[Page images and extracted text]
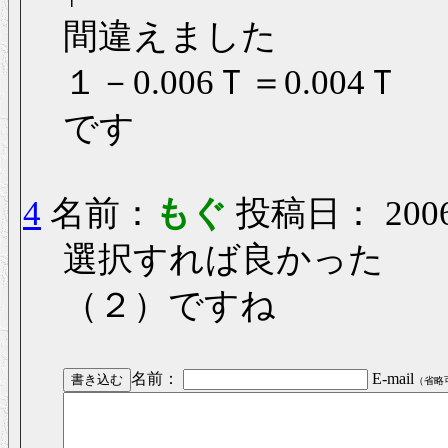
間違えました
１－0.006Ｔ＝0.004Ｔ
です
4
名前：
もぐ
投稿日： 2006/0
選択すれば良かった
（２）ですね
名前：
E-mail
（省略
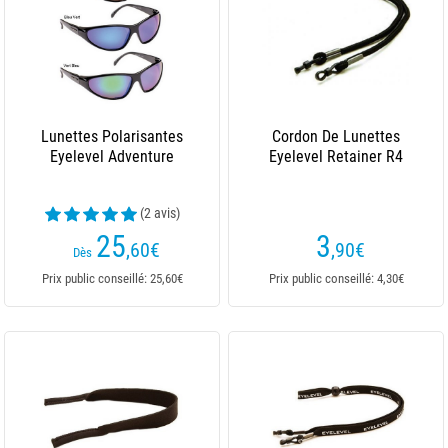
Lunettes Polarisantes
Cordon De Lunettes
Eyelevel Adventure
Eyelevel Retainer R4
(2 avis)
25
3
,60
€
,90
€
Dès
Prix public conseillé: 25,60€
Prix public conseillé: 4,30€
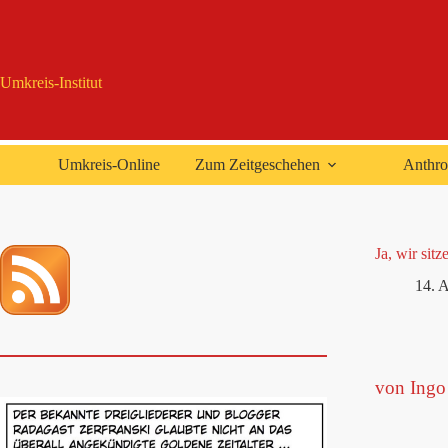
Zum
Inhalt
springen
Umkreis-Institut
Umkreis-Online
Zum Zeitgeschehen
Anthro
Ja, wir sit
14. A
von Ingo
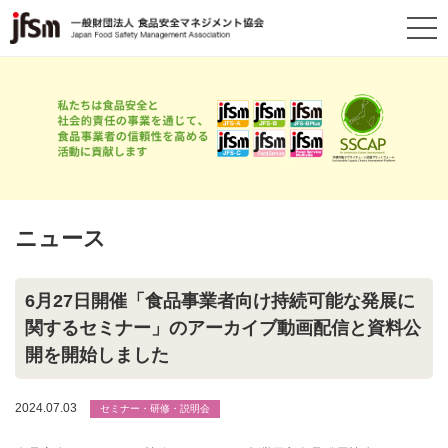
ニュース
6月27日開催「食品事業者向け持続可能な発展に
関するセミナー」のアーカイブ動画配信と資料公
開を開始しました
2024.07.03
セミナー・研修・説明会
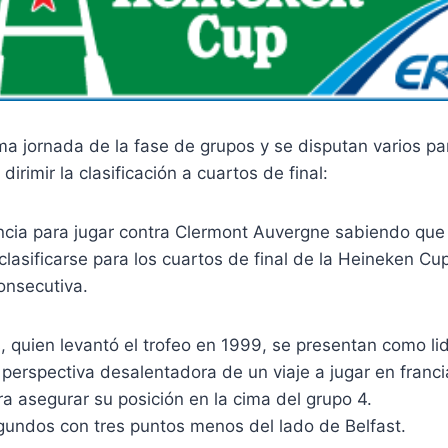
ima jornada de la fase de grupos y se disputan varios pa
dirimir la clasificación a cuartos de final:
ancia para jugar contra Clermont Auvergne sabiendo que 
 clasificarse para los cuartos de final de la Heineken C
nsecutiva.
s, quien levantó el trofeo en 1999, se presentan como li
 perspectiva desalentadora de un viaje a jugar en fran
ra asegurar su posición en la cima del grupo 4.
gundos con tres puntos menos del lado de Belfast.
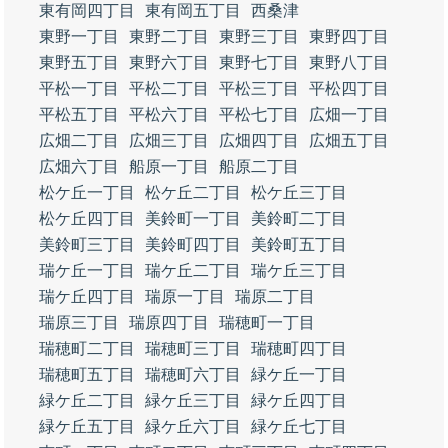
東有岡四丁目
東有岡五丁目
西桑津
東野一丁目
東野二丁目
東野三丁目
東野四丁目
東野五丁目
東野六丁目
東野七丁目
東野八丁目
平松一丁目
平松二丁目
平松三丁目
平松四丁目
平松五丁目
平松六丁目
平松七丁目
広畑一丁目
広畑二丁目
広畑三丁目
広畑四丁目
広畑五丁目
広畑六丁目
船原一丁目
船原二丁目
松ケ丘一丁目
松ケ丘二丁目
松ケ丘三丁目
松ケ丘四丁目
美鈴町一丁目
美鈴町二丁目
美鈴町三丁目
美鈴町四丁目
美鈴町五丁目
瑞ケ丘一丁目
瑞ケ丘二丁目
瑞ケ丘三丁目
瑞ケ丘四丁目
瑞原一丁目
瑞原二丁目
瑞原三丁目
瑞原四丁目
瑞穂町一丁目
瑞穂町二丁目
瑞穂町三丁目
瑞穂町四丁目
瑞穂町五丁目
瑞穂町六丁目
緑ケ丘一丁目
緑ケ丘二丁目
緑ケ丘三丁目
緑ケ丘四丁目
緑ケ丘五丁目
緑ケ丘六丁目
緑ケ丘七丁目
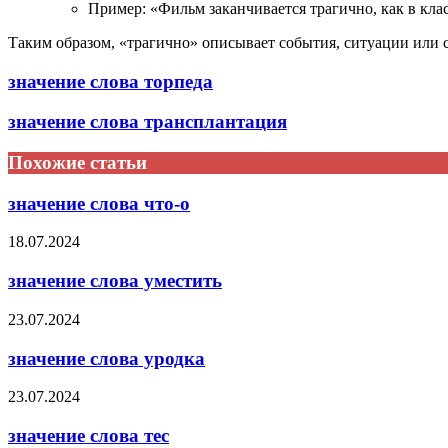
Пример: «Фильм заканчивается трагично, как в кла
Таким образом, «трагично» описывает события, ситуации или 
значение слова торпеда
значение слова трансплантация
Похожие статьи
значение слова что-о
18.07.2024
значение слова уместить
23.07.2024
значение слова уродка
23.07.2024
значение слова тес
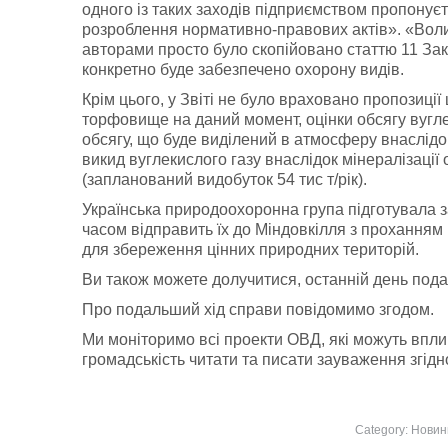
одного із таких заходів підприємством пропонує
розроблення нормативно-правових актів». «Вол
авторами просто було скопійовано статтю 11 Зак
конкретно буде забезпечено охорону видів.
Крім цього, у Звіті не було враховано пропозиці
торфовище на даний момент, оцінки обсягу вугл
обсягу, що буде виділений в атмосферу внаслідок
викид вуглекислого газу внаслідок мінералізац
(запланований видобуток 54 тис т/рік).
Українська природоохоронна група підготувала з
часом відправить їх до Міндовкілля з проханням 
для збереження цінних природних територій.
Ви також можете долучитися, останній день под
Про подальший хід справи повідомимо згодом.
Ми моніторимо всі проекти ОВД, які можуть впли
громадськість читати та писати зауваження згід
Category:
Новин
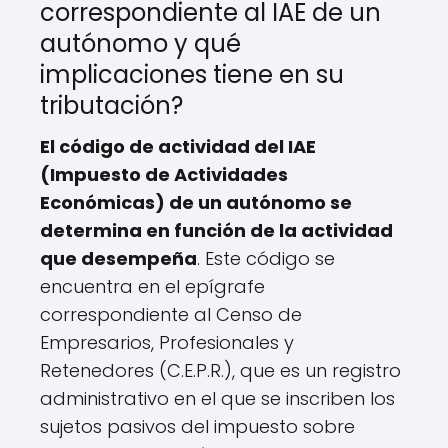
correspondiente al IAE de un
autónomo y qué
implicaciones tiene en su
tributación?
El código de actividad del IAE
(Impuesto de Actividades
Económicas) de un autónomo se
determina en función de la actividad
que desempeña
. Este código se
encuentra en el epígrafe
correspondiente al Censo de
Empresarios, Profesionales y
Retenedores (C.E.P.R.), que es un registro
administrativo en el que se inscriben los
sujetos pasivos del impuesto sobre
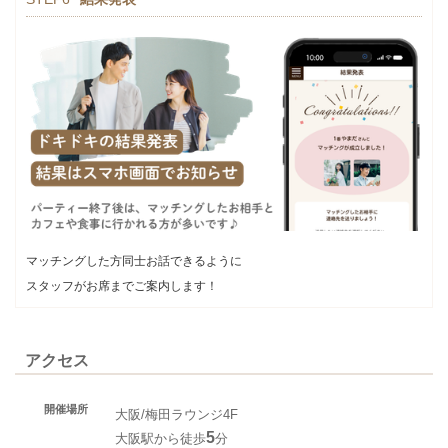
マッチングした方同士お話できるように
スタッフがお席までご案内します！
アクセス
開催場所
大阪/梅田ラウンジ4F
5
大阪駅から徒歩
分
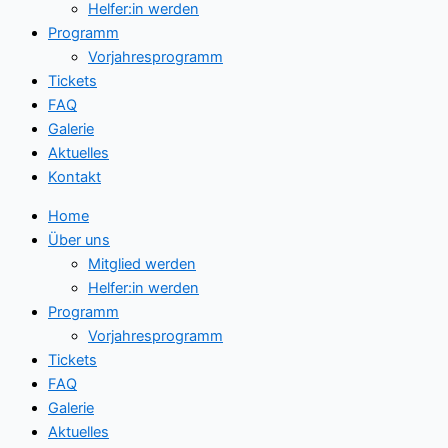
Helfer:in werden
Programm
Vorjahresprogramm
Tickets
FAQ
Galerie
Aktuelles
Kontakt
Home
Über uns
Mitglied werden
Helfer:in werden
Programm
Vorjahresprogramm
Tickets
FAQ
Galerie
Aktuelles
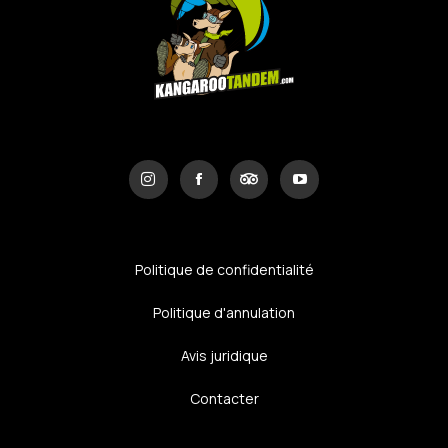
Politique de confidentialité
Politique d'annulation
Avis juridique
Contacter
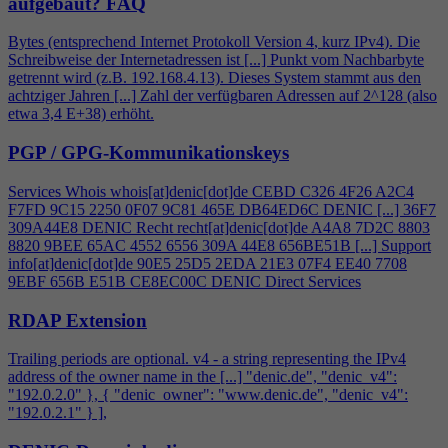
aufgebaut?
FAQ
Bytes (entsprechend Internet Protokoll Version
4
, kurz IPv
4
). Die
Schreibweise der Internetadressen ist [...] Punkt vom Nachbarbyte
getrennt wird (z.B. 192.168.
4
.13). Dieses System stammt aus den
achtziger Jahren [...] Zahl der verfügbaren Adressen auf 2^128 (also
etwa 3,
4
E+38) erhöht.
PGP / GPG-Kommunikationskeys
Services Whois whois[at]denic[dot]de CEBD C326
4
F26 A2C
4
F7FD 9C15 2250 0F07 9C81 465E DB64ED6C DENIC [...] 36F7
309A44E8 DENIC Recht recht[at]denic[dot]de A
4
A8 7D2C 8803
8820 9BEE 65AC 4552 6556 309A 44E8 656BE51B [...] Support
info[at]denic[dot]de 90E5 25D5 2EDA 21E3 07F
4
EE40 7708
9EBF 656B E51B CE8EC00C DENIC Direct Services
RDAP Extension
Trailing periods are optional. v
4
- a string representing the IPv
4
address of the owner name in the [...] "denic.de", "denic_v
4
":
"192.0.2.0" }, { "denic_owner": "www.denic.de", "denic_v
4
":
"192.0.2.1" } ],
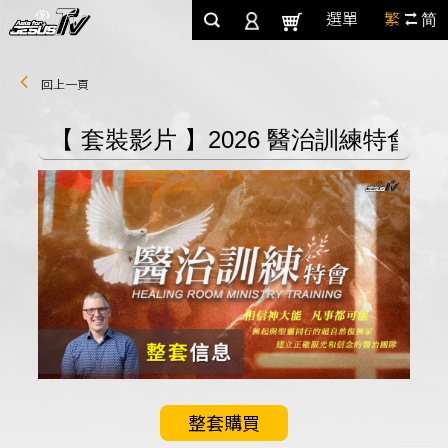
選單
繁
简
回上一頁
整套購買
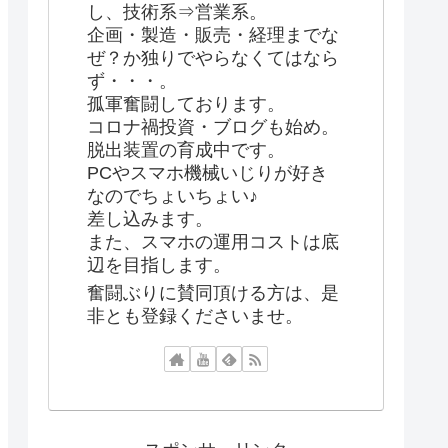
し、技術系⇒営業系。
企画・製造・販売・経理までな
ぜ？か独りでやらなくてはなら
ず・・・。
孤軍奮闘しております。
コロナ禍投資・ブログも始め。
脱出装置の育成中です。
PCやスマホ機械いじりが好き
なのでちょいちょい♪
差し込みます。
また、スマホの運用コストは底
辺を目指します。
奮闘ぶりに賛同頂ける方は、是
非とも登録くださいませ。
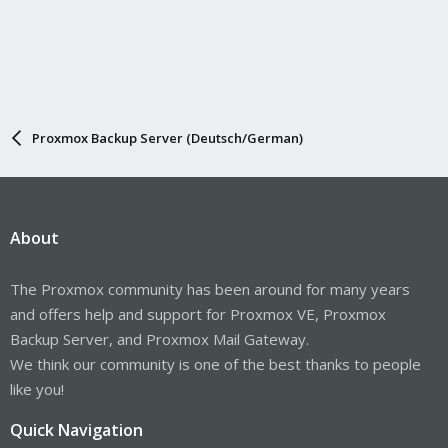
Proxmox Backup Server (Deutsch/German)
About
The Proxmox community has been around for many years
and offers help and support for Proxmox VE, Proxmox
Backup Server, and Proxmox Mail Gateway.
We think our community is one of the best thanks to people
like you!
Quick Navigation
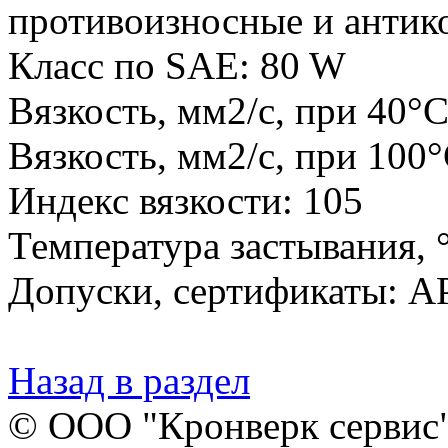
противоизносные и антик
Класс по SAE: 80 W
Вязкость, мм2/с, при 40°С
Вязкость, мм2/с, при 100°
Индекс вязкости: 105
Температура застывания, °
Допуски, сертификаты: AP
Назад в раздел
© ООО "Кронверк сервис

▸ **WORK REQUIRED**: Would you set down every line of the data above exactly, skipping the pictures?

▸ **WRITTEN SOLUTION**:
間違えました
１－0.006Ｔ＝0.004Ｔ
です
4
名前：
もぐ
投稿日： 2006/0
選択すれば良かった
（２）ですね
名前：
E-mail
（省略
Lunettes Polarisantes
Cordon De Lunettes
Eyelevel Adventure
Eyelevel Retainer R4
(2 avis)
25
3
,60
€
,90
€
Dès
Prix public conseillé: 25,60€
Prix public conseillé: 4,30€
Zum
Inhalt
springen
Umkreis-Institut
Umkreis-Online
Zum Zeitgeschehen
Anthro
Ja, wir sit
14. A
von Ingo
ニュース
6月27日開催「食品事業者向け持続可能な発展に
関するセミナー」のアーカイブ動画配信と資料公
開を開始しました
2024.07.03
セミナー・研修・説明会
ima jornada de la fase de grupos y se disputan varios pa
dirimir la clasificación a cuartos de final:
ancia para jugar contra Clermont Auvergne sabiendo que 
 clasificarse para los cuartos de final de la Heineken C
nsecutiva.
s, quien levantó el trofeo en 1999, se presentan como li
 perspectiva desalentadora de un viaje a jugar en fran
ra asegurar su posición en la cima del grupo 4.
gundos con tres puntos menos del lado de Belfast.
東有岡四丁目
東有岡五丁目
西桑津
東野一丁目
東野二丁目
東野三丁目
東野四丁目
東野五丁目
東野六丁目
東野七丁目
東野八丁目
平松一丁目
平松二丁目
平松三丁目
平松四丁目
平松五丁目
平松六丁目
平松七丁目
広畑一丁目
広畑二丁目
広畑三丁目
広畑四丁目
広畑五丁目
広畑六丁目
船原一丁目
船原二丁目
松ケ丘一丁目
松ケ丘二丁目
松ケ丘三丁目
松ケ丘四丁目
美鈴町一丁目
美鈴町二丁目
美鈴町三丁目
美鈴町四丁目
美鈴町五丁目
瑞ケ丘一丁目
瑞ケ丘二丁目
瑞ケ丘三丁目
瑞ケ丘四丁目
瑞原一丁目
瑞原二丁目
瑞原三丁目
瑞原四丁目
瑞穂町一丁目
瑞穂町二丁目
瑞穂町三丁目
瑞穂町四丁目
瑞穂町五丁目
瑞穂町六丁目
緑ケ丘一丁目
緑ケ丘二丁目
緑ケ丘三丁目
緑ケ丘四丁目
緑ケ丘五丁目
緑ケ丘六丁目
緑ケ丘七丁目
Пример: «Фильм заканчивается трагично, как в кла
Таким образом, «трагично» описывает события, ситуации или 
значение слова торпеда
значение слова трансплантация
Похожие статьи
значение слова что-о
18.07.2024
значение слова уместить
23.07.2024
значение слова уродка
23.07.2024
значение слова тес
одного із таких заходів підприємством пропонує
розроблення нормативно-правових актів». «Вол
авторами просто було скопійовано статтю 11 Зак
конкретно буде забезпечено охорону видів.
Крім цього, у Звіті не було враховано пропозиці
торфовище на даний момент, оцінки обсягу вугл
обсягу, що буде виділений в атмосферу внаслідок
викид вуглекислого газу внаслідок мінералізац
(запланований видобуток 54 тис т/рік).
Українська природоохоронна група підготувала з
часом відправить їх до Міндовкілля з проханням 
для збереження цінних природних територій.
Ви також можете долучитися, останній день под
Про подальший хід справи повідомимо згодом.
Ми моніторимо всі проекти ОВД, які можуть впли
громадськість читати та писати зауваження згід
Category:
Новин
correspondiente al IAE de un
autónomo y qué
implicaciones tiene en su
tributación?
El código de actividad del IAE
(Impuesto de Actividades
Económicas) de un autónomo se
determina en función de la actividad
que desempeña
. Este código se
encuentra en el epígrafe
correspondiente al Censo de
Empresarios, Profesionales y
Retenedores (C.E.P.R.), que es un registro
administrativo en el que se inscriben los
sujetos pasivos del impuesto sobre
マッチングした方同士お話できるように
スタッフがお席までご案内します！
アクセス
開催場所
大阪/梅田ラウンジ4F
5
大阪駅から徒歩
分
Helfer:in werden
Programm
Vorjahresprogramm
Tickets
FAQ
Galerie
Aktuelles
Kontakt
Home
Über uns
Mitglied werden
Helfer:in werden
Programm
Vorjahresprogramm
Tickets
FAQ
Galerie
Aktuelles
Politique de confidentialité
Politique d'annulation
Avis juridique
Contacter
aufgebaut?
FAQ
Bytes (entsprechend Internet Protokoll Version
4
, kurz IPv
4
). Die
Schreibweise der Internetadressen ist [...] Punkt vom Nachbarbyte
getrennt wird (z.B. 192.168.
4
.13). Dieses System stammt aus den
achtziger Jahren [...] Zahl der verfügbaren Adressen auf 2^128 (also
etwa 3,
4
E+38) erhöht.
PGP / GPG-Kommunikationskeys
Services Whois whois[at]denic[dot]de CEBD C326
4
F26 A2C
4
F7FD 9C15 2250 0F07 9C81 465E DB64ED6C DENIC [...] 36F7
309A44E8 DENIC Recht recht[at]denic[dot]de A
4
A8 7D2C 8803
8820 9BEE 65AC 4552 6556 309A 44E8 656BE51B [...] Support
info[at]denic[dot]de 90E5 25D5 2EDA 21E3 07F
4
EE40 7708
9EBF 656B E51B CE8EC00C DENIC Direct Services
RDAP Extension
Trailing periods are optional. v
4
- a string representing the IPv
4
address of the owner name in the [...] "denic.de", "denic_v
4
":
"192.0.2.0" }, { "denic_owner": "www.denic.de", "denic_v
4
":
"192.0.2.1" } ],
選單
繁
简
回上一頁
整套購買
し、技術系⇒営業系。
企画・製造・販売・経理までな
ぜ？か独りでやらなくてはなら
ず・・・。
孤軍奮闘しております。
コロナ禍投資・ブログも始め。
脱出装置の育成中です。
PCやスマホ機械いじりが好き
なのでちょいちょい♪
差し込みます。
また、スマホの運用コストは底
辺を目指します。
奮闘ぶりに賛同頂ける方は、是
非とも登録くださいませ。
Proxmox Backup Server (Deutsch/German)
About
The Proxmox community has been around for many years
and offers help and support for Proxmox VE, Proxmox
Backup Server, and Proxmox Mail Gateway.
We think our community is one of the best thanks to people
like you!
Quick Navigation
противоизносные и антик
Класс по SAE: 80 W
Вязкость, мм2/с, при 40°С
Вязкость, мм2/с, при 100°
Индекс вязкости: 105
Температура застывания, °
Допуски, сертификаты: AP
Назад в раздел
© ООО "Кронверк сервис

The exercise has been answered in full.